What kind of information is protected under GDPR?
The GDPR protects personal data of people located in the EU. Personal data includes some obvious types of information like name, address, health information and IP address. But it also includes information related to race or ethnicity, religion or philosophical beliefs, and sexual orientation. This is because, in the EU, protection of personal data is considered a fundamental right of the individual.
Can you give a specific example of how the GDPR might affect a particular function at Stanford?
A good example is the Bing Overseas Study Program (BOSP), which has five sites in the EU. Those sites have staff, contractors, faculty and, of course, students all in the EU. Even if personal data was never transferred outside of the EU by BOSP, the sites are still established in the EU, making them subject to GDPR.
Another example is a research study where there will be data subjects from the EU. We must ensure that our informed consent form meets EU regulatory requirements, as well as U.S. requirements like the Common Rule, otherwise known as the Federal Policy for the Protection of Human Subjects.
How has the university responded to the upcoming changes?
In August 2017, the University Privacy Office convened a multi-disciplinary task force to begin reviewing and assessing GDPR and its impact on the university.
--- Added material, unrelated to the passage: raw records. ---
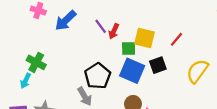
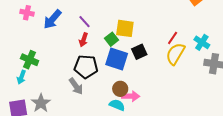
red arrow: (114, 31) -> (84, 40), moved
red line: (177, 39) -> (173, 38), moved
green square: (129, 48) -> (112, 39), turned -32
black pentagon: (98, 76) -> (86, 67), turned -30

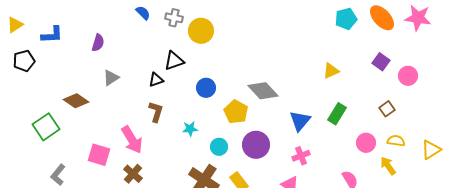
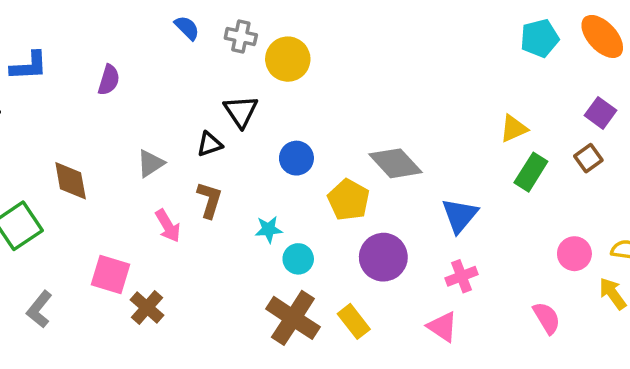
black triangle: (174, 61) -> (241, 111), turned -45
gray triangle: (111, 78) -> (151, 163), moved
brown diamond: (76, 101) -> (71, 181), turned 45
brown square: (387, 109) -> (588, 158), moved
green rectangle: (337, 114) -> (531, 172), moved
pink arrow: (132, 140) -> (168, 226), moved, size x0.7
cyan circle: (219, 147) -> (298, 259), moved
brown cross: (133, 174) -> (147, 308), moved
Through the GDPR Task Force and its seven working groups, we have:
- Engaged in data mapping
- Conducted a gap assessment
- Prioritized our compliance efforts
- Developed new privacy notices and policies
- Amended consent language in admissions, financial aid, human resources and research
- Updated contractual language
- Developed a training video for the university
This is an ongoing effort for us, as this is a new law and everyone – including the European regulators – is still learning how to achieve compliance.
What are the consequences for entities that fail to comply?
- Fines of up to €20,000,000 (about $23.4 million) or 4 percent of total worldwide yearly revenues, whichever is higher
- Inability to transfer data from the EU
- Inability to collaborate with entities that comply with GDPR
- Private claims from data subjects
- Heightened scrutiny from data protection authorities
These consequences could have a substantial effect on the university in terms of reputation and achieving our core mission.
Where can I find Stanford's training on GDPR?
You can find the GDPR training here.
How do I notify the University that my research entails data subject to GDPR?
For sponsored projects, at the time of proposal development and submission via the SeRA system, your PDRF or PIF (for SoM) will include project questions related to the GDPR requirements.
At the time of award, your institutional official will negotiate additional terms and conditions that may be required in order to comply with GDPR regulations.
For all research projects that include human subjects data collection and processing of the nature described in the GDPR training, language for the consent will be provided to you during your IRB review. This language will inform participants about their study data regulated under GDPR.